LEI DÁ AUTORIDADE PARA ADVOGADO COMBATER A INJUSTIÇA E GRAVAR SEM TER QUE SOLICITAR AUTORIZAÇÃO

      A assembleia de um condomínio consiste num dos ambientes mais desafiadores quando o assunto envolve interesses divergentes, pois em vários casos os condôminos praticam atos inacreditáveis para fazer prevalecer seu desejo, não se importando em agir ilegalmente para prejudicar os vizinhos que defendem outra posição. Em decorrência dos abusos praticados por alguns síndicos ou grupos, que fazem de tudo para encobri-los ao se negarem a registrar na ata o que realmente ocorreu, gerando a ausência de presença na reunião; o condômino que é prejudicado contrata advogados para que esses lutem pelo respeito às leis, à boa-fé e à ética.

     Nessas assembleias conduzidas por verdadeiros ditadores, revela-se o caráter obscuro de pessoas que, diante do interesse em levar vantagem, pagar menos do que é devido, impor um rateio injusto, negar seu dever de prestar contas, consertar uma infiltração ou dano que causou, simplesmente ignoram o direito de todos se manifestarem, de terem suas falas registradas na ata que deve ser redigida de imediato. Não se importam em praticar o crime de falsidade ideológica previsto no Art. 299 Código Penal, ao “montarem” a ata depois, pois neste caso passa a ser definida como relatório por conter fatos passados. Não se admite recusar a redação de imediato da ata, para que depois possam ser subtraídos fatos e incluído o que não ocorreu para alterar a verdade. Essa atitude possibilita que o condômino prejudicado tome providências contra o secretário e o síndico que alteraram a ata, com base no Código Penal:

Art. 299 – Omitir, em documento público ou particular, declaração que dele devia constar, ou nele inserir ou fazer inserir declaração falsa ou diversa da que devia ser escrita, com o fim de prejudicar direito, criar obrigação ou alterar a verdade sobre fato juridicamente relevante:

Pena – reclusão, de um a cinco anos, e multa, se o documento é público, e reclusão de um a três anos, e multa, de quinhentos mil réis a cinco contos de réis, se o documento é particular.

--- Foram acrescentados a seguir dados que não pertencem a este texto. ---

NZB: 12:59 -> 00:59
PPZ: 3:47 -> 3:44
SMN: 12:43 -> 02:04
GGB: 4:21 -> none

 LEI GARANTE O DIREITO DE GRAVAR A ASSEMBLEIA SEM TER QUE PEDIR PERMISSÃO

     O direito de gravar está previsto no Código de Processo Civil, sendo que até numa audiência judicial, as partes podem gravar em vídeo e áudio, sem ter que pedir autorização para o Juiz, conforme prevê o artigo 367 “O servidor lavrará, sob ditado do juiz, termo que conterá, em resumo, o ocorrido na audiência, bem como, por extenso, os despachos, as decisões e a sentença, se proferida no ato. [….]

  • 5º A audiência poderá ser integralmente gravada em imagem e em áudio, em meio digital ou analógico, desde que assegure o rápido acesso das partes e dos órgãos julgadores, observada a legislação específica.
  • 6º A gravação a que se refere o § 5º também pode ser realizada diretamente por qualquer das partes, independentemente de autorização judicial.”

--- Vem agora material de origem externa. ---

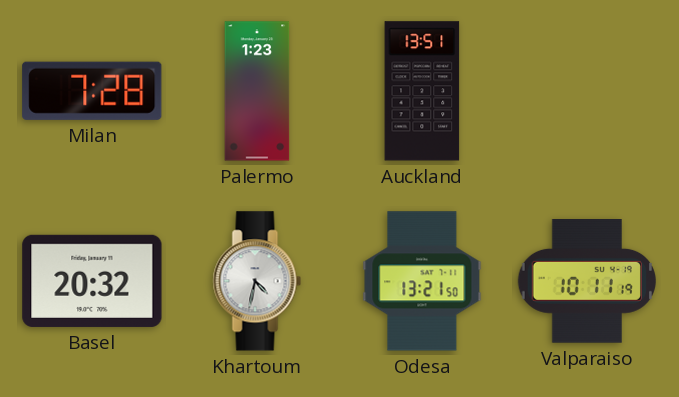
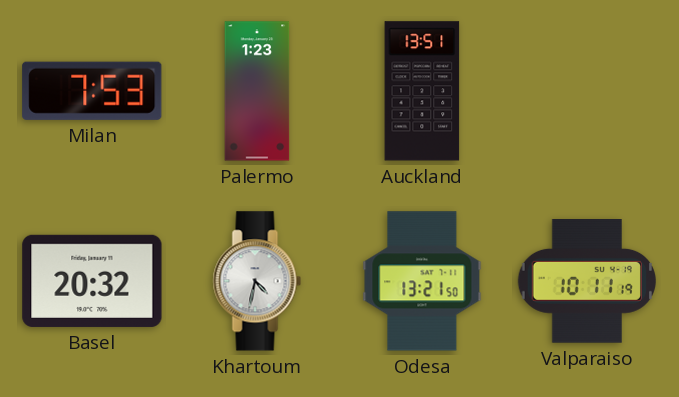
Milan: 7:28 -> 7:53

     Diante dessa disposição legal, se nem o Juiz impede a gravação do que será constado na ata que é redigida na hora, se mostra abusiva e inaceitável a tentativa do síndico, do presidente da assembleia ou de alguns condôminos, de criar obstáculos para que qualquer pessoa grave a reunião ou que haja de forma a garantir o fiel registro da manifestação de um condômino ou de seu procurador.

DIREITO DO ADVOGADO PERMANCER NO LOCAL E PARTICIPAR DA ASSEMBLEIA

     O advogado, ao comparecer à assembleia, causa incômodo àqueles que têm más intenções, que tentam inibir a atuação desse profissional ao alegar que ele não é bem-vindo, que não foi convidado e que deve se retirar. Nada mais absurdo, pois, tentar impedir a participação do advogado que representa um condômino é agir contra o próprio condômino, pois o procurador atua em nome do seu cliente, que tem pleno direito de participar da assembleia e de se manifestar, desde que esteja adimplente. O local onde é realizada uma assembleia é um ambiente destinado a todos os condôminos e, assim, se torna público em relação a estes e seus procuradores, não havendo como limitar a atuação do advogado que representa ou acompanha seu cliente.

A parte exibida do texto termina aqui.